Laminate Tools: Bit and File Choices

      Advice from laminate counter specialists on bit and file selections for the tool kit. August 18, 2009

Question
First let me start saying that I'm a finish carpenter that builds his own kitchen cabinets and laminate counters for my own remodels, and only builds two or three counters a month.

What kind of tooling do you guys recommend for laminate seams? I have been using the mirroring method cutting the two laminates at the same time with a straight edge, but I have been thinking in buying an underscribe. Also I only use straight router bits. Is it worth to use the "no file" angle bits?
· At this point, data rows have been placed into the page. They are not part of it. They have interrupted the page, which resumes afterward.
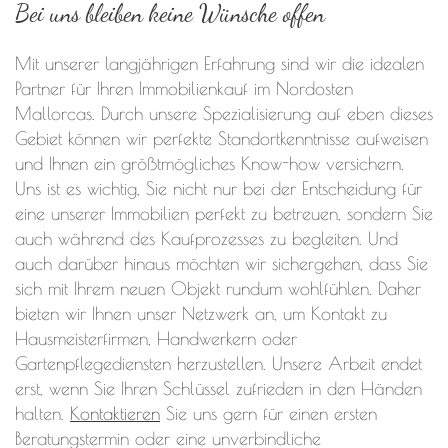
Bei uns bleiben keine Wünsche offen
Mit unserer langjährigen Erfahrung sind wir die idealen
Partner für Ihren Immobilienkauf im Nordosten
Mallorcas. Durch unsere Spezialisierung auf eben dieses
Gebiet können wir perfekte Standortkenntnisse aufweisen
und Ihnen ein größtmögliches Know-how versichern.
Uns ist es wichtig, Sie nicht nur bei der Entscheidung für
eine unserer Immobilien perfekt zu betreuen, sondern Sie
auch während des Kaufprozesses zu begleiten. Und
auch darüber hinaus möchten wir sichergehen, dass Sie
sich mit Ihrem neuen Objekt rundum wohlfühlen. Daher
bieten wir Ihnen unser Netzwerk an, um Kontakt zu
Hausmeisterfirmen, Handwerkern oder
Gartenpflegediensten herzustellen. Unsere Arbeit endet
erst, wenn Sie Ihren Schlüssel zufrieden in den Händen
halten.
Kontaktieren
Sie uns gern für einen ersten
Beratungstermin oder eine unverbindliche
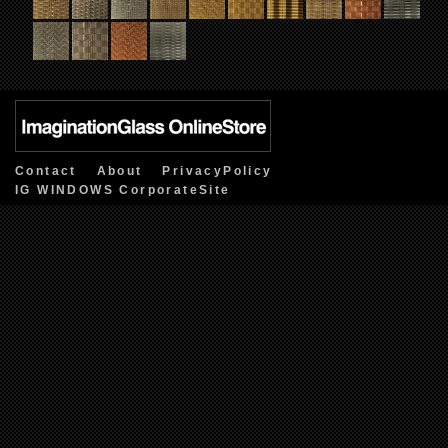
Contact
About
PrivacyPolicy
IG WINDOWS CorporateSite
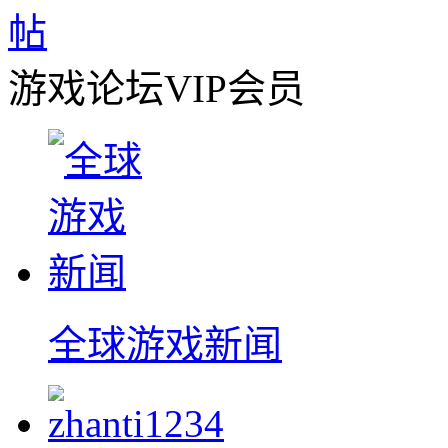
游戏论坛VIP会员
全球游戏新闻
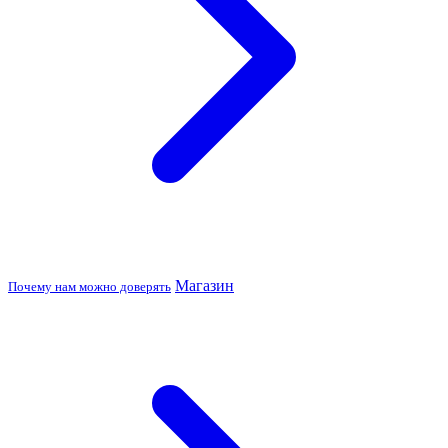
Магазин
Почему нам можно доверять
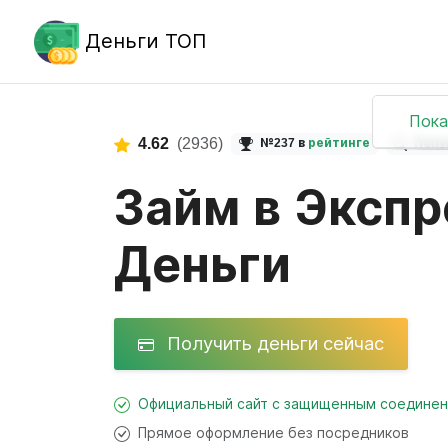
Деньги ТОП
Пока
4.62
(2936)
№237 в
рейтинге
Попу
Займ в Экспр
Деньги
Получить деньги сейчас
Официальный сайт с защищенным соедине
Прямое оформление без посредников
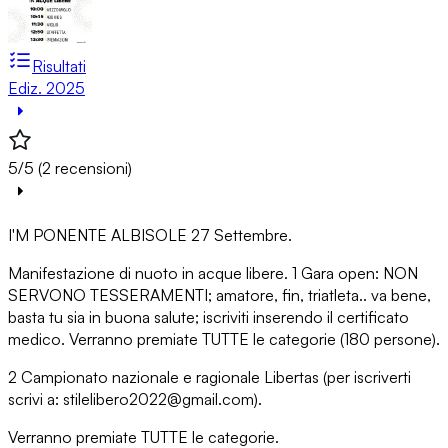
Risultati
Ediz. 2025
5/5 (2 recensioni)
I'M PONENTE ALBISOLE 27 Settembre.
Manifestazione di nuoto in acque libere. 1 Gara open: NON
SERVONO TESSERAMENTI; amatore, fin, triatleta.. va bene,
basta tu sia in buona salute; iscriviti inserendo il certificato
medico. Verranno premiate TUTTE le categorie (180 persone).
2 Campionato nazionale e ragionale Libertas (per iscriverti
scrivi a: stilelibero2022@gmail.com).
Verranno premiate TUTTE le categorie.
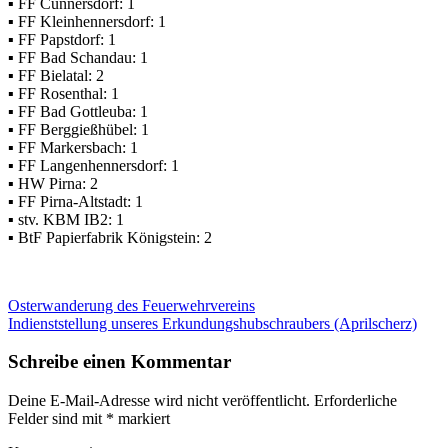
▪ FF Cunnersdorf: 1
▪ FF Kleinhennersdorf: 1
▪ FF Papstdorf: 1
▪ FF Bad Schandau: 1
▪ FF Bielatal: 2
▪ FF Rosenthal: 1
▪ FF Bad Gottleuba: 1
▪ FF Berggießhübel: 1
▪ FF Markersbach: 1
▪ FF Langenhennersdorf: 1
▪ HW Pirna: 2
▪ FF Pirna-Altstadt: 1
▪ stv. KBM IB2: 1
▪ BtF Papierfabrik Königstein: 2
Beitragsnavigation
Vorheriger
Osterwanderung des Feuerwehrvereins
Beitrag:
Nächster
Indienststellung unseres Erkundungshubschraubers (Aprilscherz)
Beitrag:
Schreibe einen Kommentar
Deine E-Mail-Adresse wird nicht veröffentlicht.
Erforderliche
Felder sind mit
*
markiert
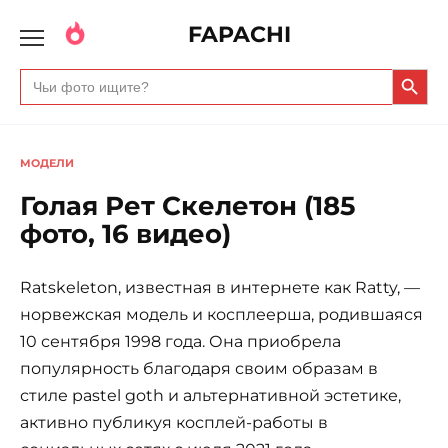
FAPACHI
Search Butto
Search
for:
МОДЕЛИ
Голая Рет Скелетон (185
фото, 16 видео)
Ratskeleton, известная в интернете как Ratty, —
норвежская модель и косплеерша, родившаяся
10 сентября 1998 года. Она приобрела
популярность благодаря своим образам в
стиле pastel goth и альтернативной эстетике,
активно публикуя косплей-работы в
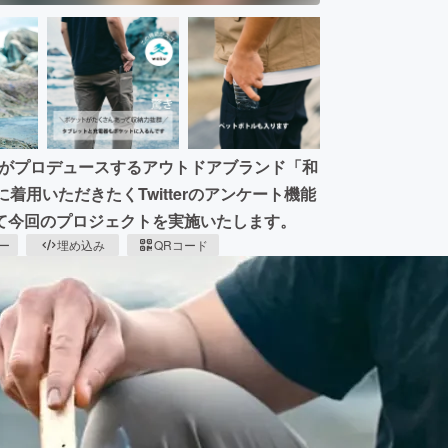
azuがプロデュースするアウトドアブランド「和
着用いただきたくTwitterのアンケート機能
て今回のプロジェクトを実施いたします。
ピー
埋め込み
QRコード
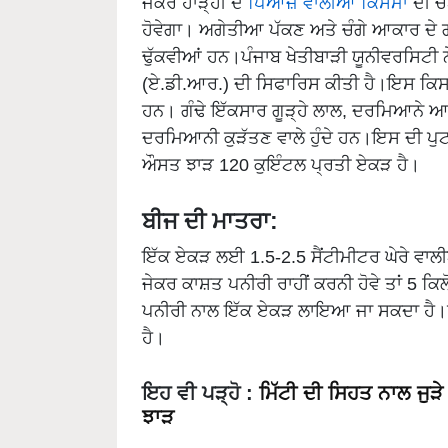
ਜੇਕਰ ਹਾੜ੍ਹੀ ਦੇ
ਪਿਆਜ਼ ਵਾਲੀਆਂ ਕਿਸਮਾਂ
ਦੀ ਚੋ
ਹੋਵੇਗਾ। ਅਗੇਤੀਆ ਪੱਕਣ ਅਤੇ ਚੰਗੇ ਆਕਾਰ ਦੇ 
ਢੁੱਕਵੀਆਂ ਹਨ।ਪੰਜਾਬ ਖੇਤੀਬਾੜੀ ਯੂਨੀਵਰਸਿਟੀ ਨ
(ਏ.ਡੀ.ਆਰ.) ਦੀ ਸਿਫਾਰਿਸ ਕੀਤੀ ਹੈ।ਇਸ ਕਿਸਮ ਦ
ਹਨ। ਗੰਢੇ ਇੱਕਸਾਰ ਗੂੜ੍ਹੇ ਲਾਲ, ਦਰਮਿਆਨੇ ਆਕਾ
ਦਰਮਿਆਨੀ ਕੁੜੱਤਣ ਵਾਲੇ ਹੁੰਦੇ ਹਨ।ਇਸ ਦੀ ਪੁਟਾ
ਔਸਤ ਝਾੜ 120 ਕੁਇੰਟਲ ਪ੍ਰਤੀ ਏਕੜ ਹੈ।
ਬੀਜ ਦੀ ਮਾਤਰਾ:
ਇੱਕ ਏਕੜ ਲਈ 1.5-2.5 ਸੈਂਟੀਮੀਟਰ ਘੇਰੇ ਵਾਲੀ
ਜੇਕਰ ਕਾਸ਼ਤ ਪਨੀਰੀ ਰਾਹੀਂ ਕਰਨੀ ਹੋਵੇ ਤਾਂ 5 ਕ
ਪਨੀਰੀ ਨਾਲ ਇੱਕ ਏਕੜ ਲਾਇਆ ਜਾ ਸਕਦਾ ਹੈ।ਪਨ
ਹੈ।
ਇਹ ਵੀ ਪੜ੍ਹੋ
:
ਮਿੱਟੀ ਦੀ ਸਿਹਤ ਨਾਲ ਜੁੜ
ਝਾੜ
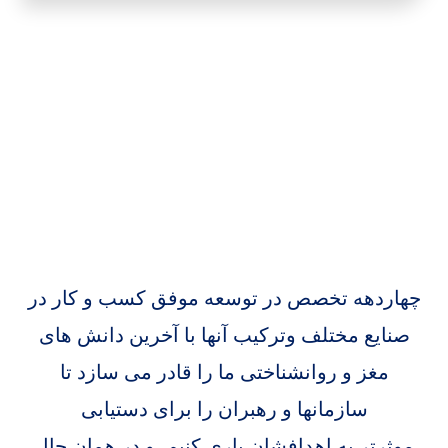
چهاردهه تخصص در توسعه موفق کسب و کار در
صنایع مختلف وترکیب آنها با آخرین دانش های
مغز و روانشناختی ما را قادر می سازد تا
سازمانها و رهبران را برای دستیابی
موثرتر به اهدافشان یاری كنیم، و در همان حال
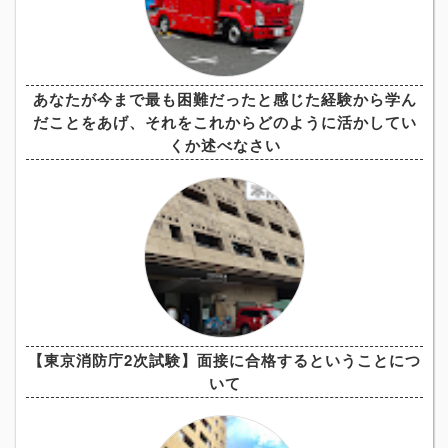
あなたが今まで最も困難だったと感じた経験から学ん
だことをあげ、それをこれからどのように活かしてい
くか述べなさい
【東京消防庁2次試験】面接に合格するということにつ
いて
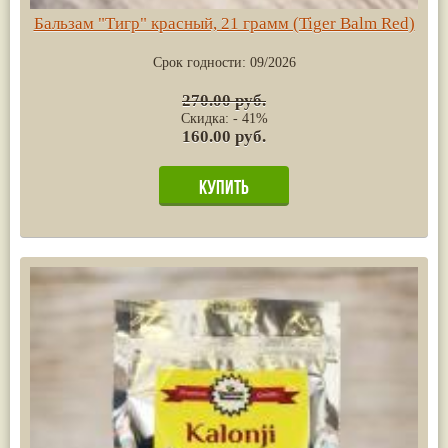
Бальзам "Тигр" красный, 21 грамм (Tiger Balm Red)
Срок годности:
09/2026
270.00 руб.
Скидка: - 41%
160.00 руб.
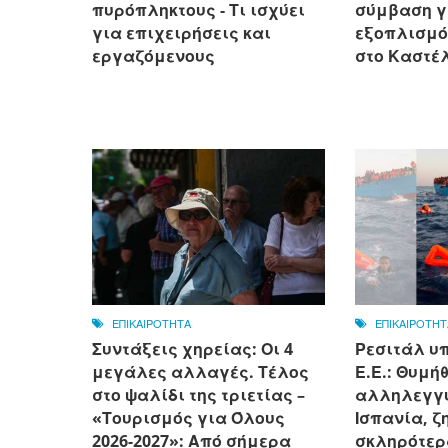
πυρόπληκτους - Τι ισχύει
σύμβαση γ
για επιχειρήσεις και
εξοπλισμό
εργαζόμενους
στο Καστέ
ΕΠΙΚΑΙΡΟΤΗΤΑ
ΕΠΙΚΑΙΡΟΤΗΤ
Συντάξεις χηρείας: Οι 4
Ρεσιτάλ υ
μεγάλες αλλαγές. Τέλος
Ε.Ε.: Θυμή
στο ψαλίδι της τριετίας –
αλληλεγγύ
«Τουρισμός για Όλους
Ισπανία, ζ
2026-2027»: Από σήμερα
σκληρότερ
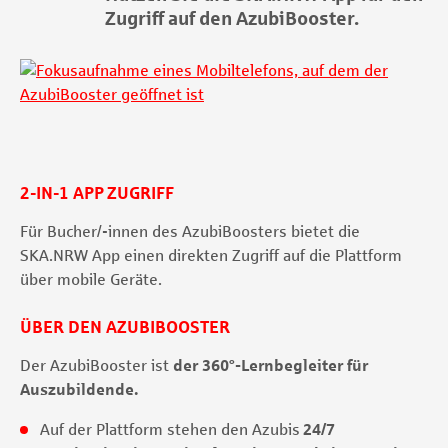
Zugriff auf den AzubiBooster.
2-IN-1 APP ZUGRIFF
Für Bucher/-innen des AzubiBoosters bietet die
SKA.NRW App einen direkten Zugriff auf die Plattform
über mobile Geräte.
ÜBER DEN AZUBIBOOSTER
Der AzubiBooster ist
der 360°-Lernbegleiter für
Auszubildende.
Auf der Plattform stehen den Azubis
24/7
What is the difference between the different angles: 7,15, and 22? What kind of router do you recommend for laminate use?

Forum Responses
(Laminate and Solid Surfacing Forum)
From contributor J:
We are a cabinet shop and build our own laminate tops. We use basically the same tools you're using. I haven't tried the no-file bits primarily because they haven't been well received on this forum and they're fairly expensive. If you do a search you'll see what I mean.

We do our seams with a shop-built jig and a straight bit (without bearing). The jig is nothing more than a built-up piece of MDF that's laminated on the edges where the bit rides. It's built up enough to get clamps over/under to hold the laminate.

As for routers, we use Porter Cable and Bosch laminate trimmers. We have three or four of them so we aren't constantly changing bits. I like the PCs. A couple of years ago we stopped rolling out glue and went to StarStuk spray contact adhesive. I get the 38 pound cans that look like propane containers. That's the single biggest time saver yet when fooling with laminate.



From contributor Y:
Contributor J is right on. No file angled bits can cause you more trouble than they're worth. If you're routing a radius there's a tendency to route through the face of your edgebanding (your edge needs to be exactly perpendicular to the top for these to work). The cost for a pre-pressurized glue tank will seem high, but it's an investment worth making. You'll never go back to rolling on glue again.


From contributor G:
I make all the countertops for our shop. I use all the same tools you do. Porter cable 310 with a I think it's a veining bit and a straight edge and a piece of 1/4 backing and two clamps for seaming. I've/we've tried the no-file bits before, and we had a guy come through and talked the boss into them and as said before, they tend to burn through the front face since you have to have them adjusted pretty low to get the edge routed off.

When it's down far enough it is about 1/8 inch over the front face to take the color right off. We still use Wilsonarts 951 adhesive with a Binks 2001 gun. We looked into the Staput, but people on this site kept telling us that you can't use heat around it to bend laminate around corner radiuses, talked to the rep and he finally fessed up to it, but he really didn't want to tell us. One thing that we do is run a line of white glue parallel to all of the seams, our laminate seams no longer slowly separate.



From contributor M:
We also do laminate. Any shop that works with laminate has to buy laminate trimmer tools from Beaver Tools. They have trimmers, seamers that cut two pieces laminate at the same time. The biggest time save is the air file. This pays for itself on the first decent size laminate job. Don't think about it, just buy it.


From contributor F:
Several of the router bit lines we represent have the "no file" bits and quite frankly, I discourage customers from using them. They're supposed to eliminate filing but in most cases, you'll need to file more. They simply are not worth the money. The old solid carbide flush and bevel bits for trimming mica along with a quality mill file works every time.